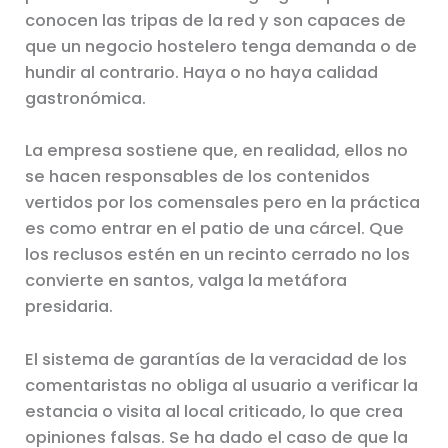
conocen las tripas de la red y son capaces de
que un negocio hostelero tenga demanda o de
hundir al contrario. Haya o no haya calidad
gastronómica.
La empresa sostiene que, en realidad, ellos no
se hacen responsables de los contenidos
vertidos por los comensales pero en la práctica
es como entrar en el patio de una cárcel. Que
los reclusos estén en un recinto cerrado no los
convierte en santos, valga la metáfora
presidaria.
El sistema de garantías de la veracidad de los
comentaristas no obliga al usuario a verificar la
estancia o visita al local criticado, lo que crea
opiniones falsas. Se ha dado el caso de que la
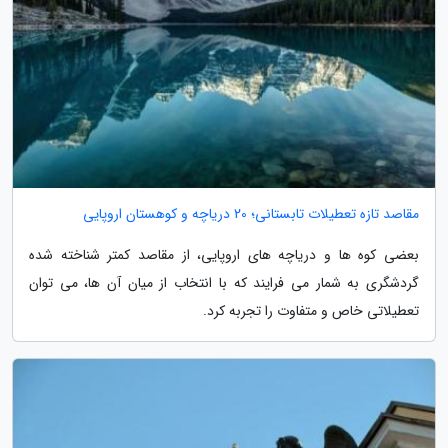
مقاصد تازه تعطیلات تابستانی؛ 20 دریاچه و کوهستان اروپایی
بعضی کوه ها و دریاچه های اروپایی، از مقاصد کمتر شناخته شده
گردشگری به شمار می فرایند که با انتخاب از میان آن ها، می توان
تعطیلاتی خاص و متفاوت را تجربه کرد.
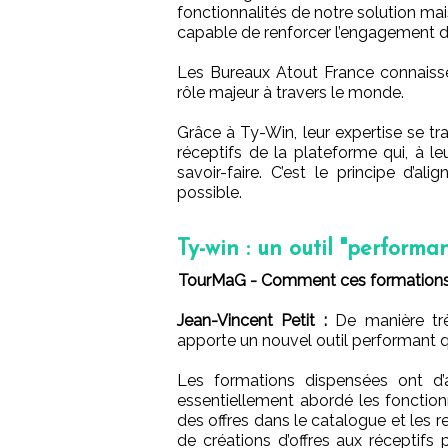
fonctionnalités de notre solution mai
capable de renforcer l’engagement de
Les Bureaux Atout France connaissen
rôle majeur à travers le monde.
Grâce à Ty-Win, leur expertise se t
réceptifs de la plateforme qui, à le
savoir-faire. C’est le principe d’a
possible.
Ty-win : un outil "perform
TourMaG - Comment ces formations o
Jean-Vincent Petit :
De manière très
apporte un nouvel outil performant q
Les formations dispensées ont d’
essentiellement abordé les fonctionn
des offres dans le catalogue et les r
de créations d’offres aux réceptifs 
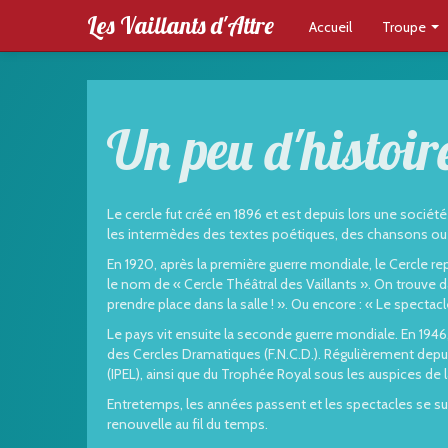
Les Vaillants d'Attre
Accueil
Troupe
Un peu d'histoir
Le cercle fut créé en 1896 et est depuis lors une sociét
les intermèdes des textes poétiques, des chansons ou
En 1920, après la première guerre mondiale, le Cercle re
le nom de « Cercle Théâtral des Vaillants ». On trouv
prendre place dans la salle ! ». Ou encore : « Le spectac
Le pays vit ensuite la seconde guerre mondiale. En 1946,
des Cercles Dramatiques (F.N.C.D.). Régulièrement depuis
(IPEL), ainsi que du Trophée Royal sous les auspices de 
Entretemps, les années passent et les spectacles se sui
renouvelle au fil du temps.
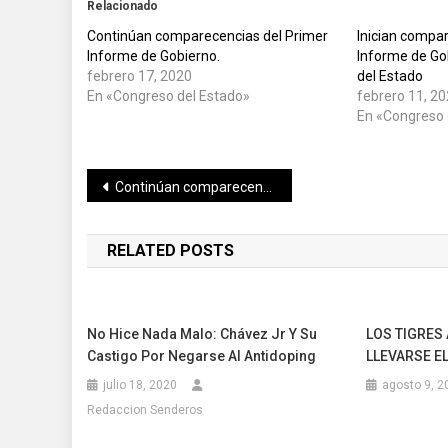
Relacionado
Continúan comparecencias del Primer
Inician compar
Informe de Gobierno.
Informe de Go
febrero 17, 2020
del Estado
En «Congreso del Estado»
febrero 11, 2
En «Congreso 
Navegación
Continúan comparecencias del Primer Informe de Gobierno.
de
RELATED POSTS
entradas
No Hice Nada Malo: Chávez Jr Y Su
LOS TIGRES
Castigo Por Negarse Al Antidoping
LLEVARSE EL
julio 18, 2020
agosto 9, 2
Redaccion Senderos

:: Task ::
Extract only the lines from the one that contains "Les Vaillants d'Attre" through the end of the records, inclusive, and omit every picture.

:: Result ::
Les Vaillants d'Attre
Accueil
Troupe
Un peu d'histoir
Le cercle fut créé en 1896 et est depuis lors une sociét
les intermèdes des textes poétiques, des chansons ou
En 1920, après la première guerre mondiale, le Cercle re
le nom de « Cercle Théâtral des Vaillants ». On trouv
prendre place dans la salle ! ». Ou encore : « Le spectac
Le pays vit ensuite la seconde guerre mondiale. En 1946,
des Cercles Dramatiques (F.N.C.D.). Régulièrement depuis
(IPEL), ainsi que du Trophée Royal sous les auspices de 
Entretemps, les années passent et les spectacles se sui
renouvelle au fil du temps.
Relacionado
Continúan comparecencias del Primer
Inician compar
Informe de Gobierno.
Informe de Go
febrero 17, 2020
del Estado
En «Congreso del Estado»
febrero 11, 2
En «Congreso 
Navegación
Continúan comparecencias del Primer Informe de Gobierno.
de
RELATED POSTS
entradas
No Hice Nada Malo: Chávez Jr Y Su
LOS TIGRES
Castigo Por Negarse Al Antidoping
LLEVARSE EL
julio 18, 2020
agosto 9, 2
Redaccion Senderos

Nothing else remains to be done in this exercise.